- **Goal of the exercise**:
From the first entry to the last, restate everything word for word and exclude pictures.

- **Data to process**:

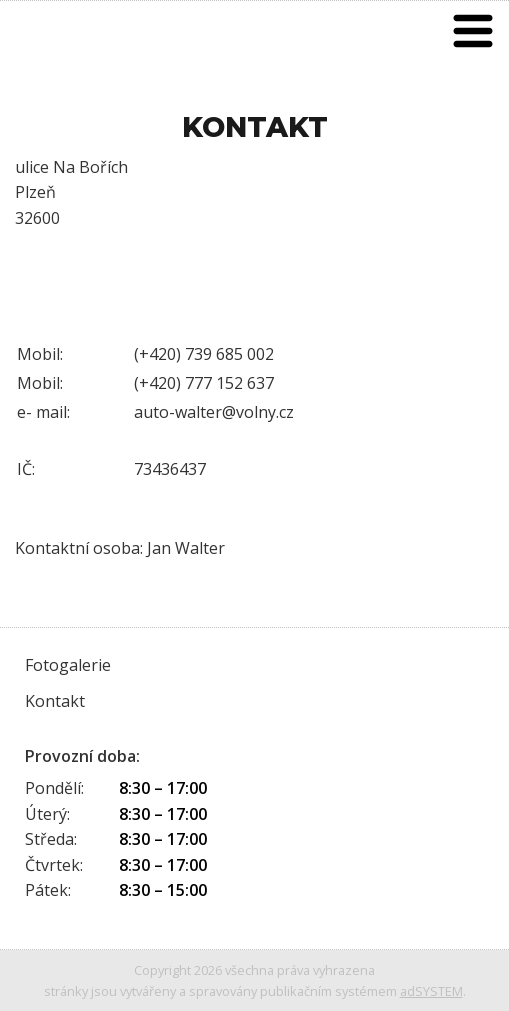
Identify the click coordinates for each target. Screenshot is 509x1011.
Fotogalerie (68, 665)
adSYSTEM (431, 991)
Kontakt (55, 701)
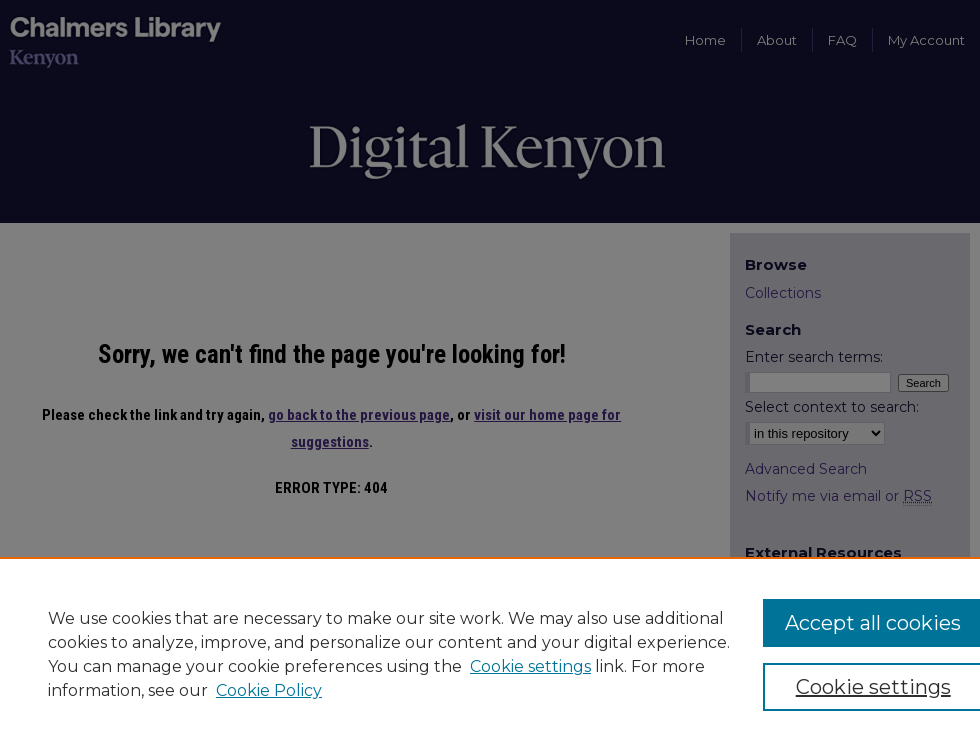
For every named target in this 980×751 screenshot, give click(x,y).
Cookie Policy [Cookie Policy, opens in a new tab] (269, 690)
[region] (490, 654)
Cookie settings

- **Result of this exercise**:
Identify the click coordinates for each target. Screenshot is 509x1011.
Fotogalerie (68, 665)
adSYSTEM (431, 991)
Kontakt (55, 701)
For every named target in this 980×751 screenshot, give click(x,y).
Cookie Policy [Cookie Policy, opens in a new tab] (269, 690)
[region] (490, 654)
Cookie settings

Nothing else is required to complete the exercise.